Search Knowledge Base by Keyword
200 Indexable URLs
Hreflang Builder has numerous features that work to try to generate an XML output that is as valid as possible. To ensure maximum indexation by Search Engines, the hreflang XML site maps should have as few errors as possible to minimize wasted resources by Search Engines. These are commonly referred to as “200 Indexable URLs.” Most SEO Diagnostic tools will have some report that filters out URLs that do not meet this criterion.

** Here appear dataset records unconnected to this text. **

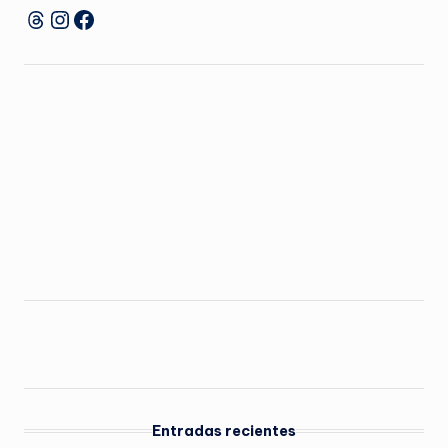
Instagram
Facebook
Threads
Entradas recientes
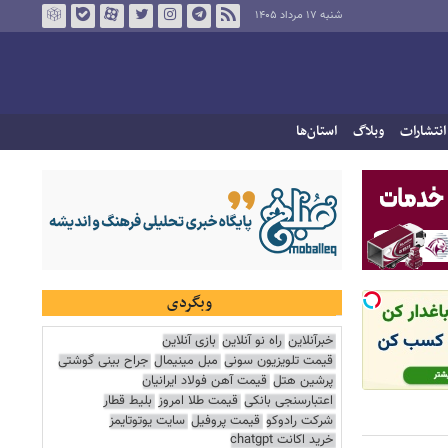
شنبه ۱۷ مرداد ۱۴۰۵
انتشارات
وبلاگ
استان‌ها
وبگردی
خبرآنلاین
راه نو آنلاین
بازی آنلاین
قیمت تلویزیون سونی
مبل مینیمال
جراح بینی گوشتی
پرشین هتل
قیمت آهن فولاد ایرانیان
اعتبارسنجی بانکی
قیمت طلا امروز
بلیط قطار
شرکت رادوکو
قیمت پروفیل
سایت یوتوتایمز
خرید اکانت chatgpt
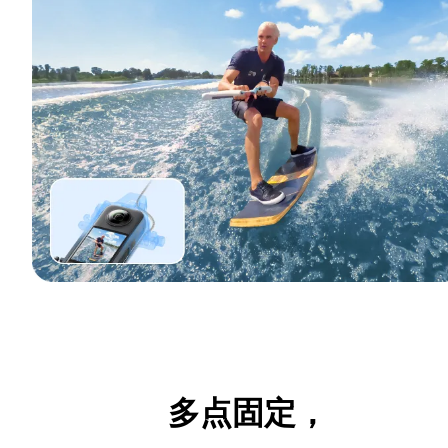
多点固定，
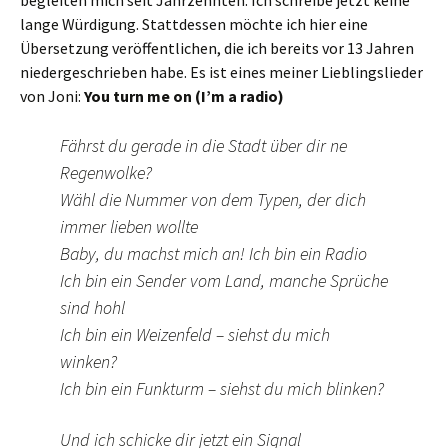
begleiten mich seit Jahrzehnten. Ich schreibe jetzt keine
lange Würdigung. Stattdessen möchte ich hier eine
Übersetzung veröffentlichen, die ich bereits vor 13 Jahren
niedergeschrieben habe. Es ist eines meiner Lieblingslieder
von Joni:
You turn me on (I’m a radio)
Fährst du gerade in die Stadt über dir ne
Regenwolke?
Wähl die Nummer von dem Typen, der dich
immer lieben wollte
Baby, du machst mich an! Ich bin ein Radio
Ich bin ein Sender vom Land, manche Sprüche
sind hohl
Ich bin ein Weizenfeld – siehst du mich
winken?
Ich bin ein Funkturm – siehst du mich blinken?
Und ich schicke dir jetzt ein Signal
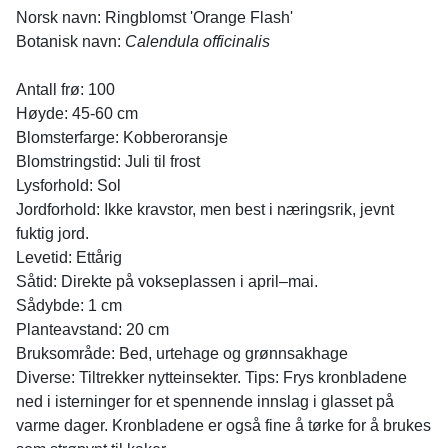
Norsk navn: Ringblomst 'Orange Flash'
Botanisk navn:
Calendula officinalis
Antall frø: 100
Høyde: 45-60 cm
Blomsterfarge: Kobberoransje
Blomstringstid: Juli til frost
Lysforhold: Sol
Jordforhold: Ikke kravstor, men best i næringsrik, jevnt
fuktig jord.
Levetid: Ettårig
Såtid: Direkte på vokseplassen i april–mai.
Sådybde: 1 cm
Planteavstand: 20 cm
Bruksområde: Bed, urtehage og grønnsakhage
Diverse: Tiltrekker nytteinsekter. Tips: Frys kronbladene
ned i isterninger for et spennende innslag i glasset på
varme dager. Kronbladene er også fine å tørke for å brukes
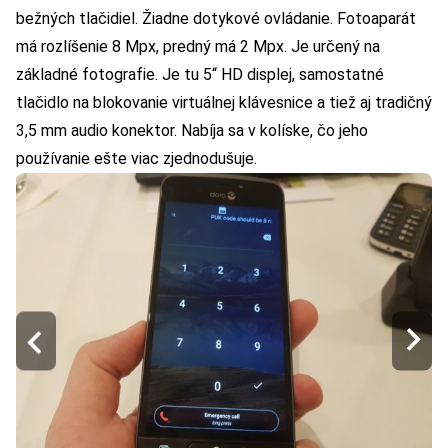
bežných tlačidiel. Žiadne dotykové ovládanie. Fotoaparát
má rozlíšenie 8 Mpx, predný má 2 Mpx. Je určený na
základné fotografie. Je tu 5“ HD displej, samostatné
tlačidlo na blokovanie virtuálnej klávesnice a tiež aj tradičný
3,5 mm audio konektor. Nabíja sa v kolíske, čo jeho
používanie ešte viac zjednodušuje.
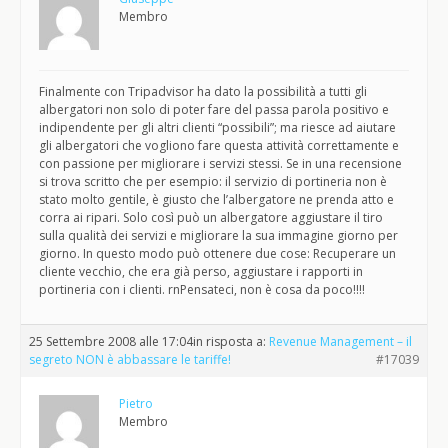
Membro
Finalmente con Tripadvisor ha dato la possibilità a tutti gli
albergatori non solo di poter fare del passa parola positivo e
indipendente per gli altri clienti “possibili”; ma riesce ad aiutare
gli albergatori che vogliono fare questa attività correttamente e
con passione per migliorare i servizi stessi. Se in una recensione
si trova scritto che per esempio: il servizio di portineria non è
stato molto gentile, è giusto che l’albergatore ne prenda atto e
corra ai ripari. Solo così può un albergatore aggiustare il tiro
sulla qualità dei servizi e migliorare la sua immagine giorno per
giorno. In questo modo può ottenere due cose: Recuperare un
cliente vecchio, che era già perso, aggiustare i rapporti in
portineria con i clienti. rnPensateci, non è cosa da poco!!!!
25 Settembre 2008 alle 17:04
in risposta a:
Revenue Management – il
segreto NON è abbassare le tariffe!
#17039
Pietro
Membro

It is essential to understand how your source files are created. Surprisingly many CMS systems and even advanced SEO diagnostic tools do not use all of the following criteria to develop a valid output. Unless you filter the results, most SEO diagnostic tools will put the entire dataset of URLs with various tags to indicate each of the different status elements.
For those tools that we have API connections, DeepCrawl, OnCrawl, and Content King, Hreflang Builder’s API calls specifically request the list of 200 Indexable URLs. This is why the tool may indicate you have 500 total or unique URLs, but Hreflang Builder may only have 300. Those 200 that are missing should not meet one of the following criteria.
200 Indexable URLs have
1. 200 Status Header
The 200 status header refers to a page that, when visited, returns a “200 Success” HTTP header status. This means the page successfully loads with the requested URL in the browser. URLs with any other header status fail these first criteria and would require extra steps from the Search Engine to render a page. Google explains how they handle HTTP Status Codes.
2. No Robots Exclusions
No Robots Exclusions means no elements are used to restrict search engines from accessing or indexing the page. If the website has a directive telling the Search Engine NOT to visit or index the page, we should not include that page in the XML sitemaps from Hreflang Builder. There are currently two specific types of exclusions; both are described below.
Robots.txt Exclusions – The robots.txt is a file that is placed at the root of the website. This file traditionally contained rules for URLs or sections of the website are off-limits to spiders. When a reputable Search Engine or bot visits the site, it will check the robots.txt file for restrictions. Depending on the SEO Diagnostic tool, it will either respect these settings but allow you to override them for testing, or it will ignore them but does indicate using a tag that the page was restricted. Some SEO agencies have been using techniques called “robots.txt sculpting” to try to create specific paths through sites. Unfortunately, when done incorrectly will block key parts of the website from being indexed. How Google handles robots.txt exclusions.
Robots Meta Tags – The second form of exclusions happens at the individual URL level. You can add a string to the <head> of the page to indicate of the page can be indexed as well as to or not to follow links deeper into the website. If you do not want specific pages indexed by Google then we should not include these pages in the output hreflang XML. How Google handles robots meta tags exclusions.
3. Self-Referencing Canonical
This is often one of the big problems we encounter where a URL meets the first two criteria but has a canonical to another page. The canonical tag is used to tell search engines there is a preferred version of a URL. If you are using tracking tags you do not need dozens of the same version of URLs indexed. With a canonical tag, you can indicate the preferred version. Since you are telling the search engines to ignore the variations and use the canonical we should not have those variations in the hreflang XML sitemaps. How Google handles canonical tags.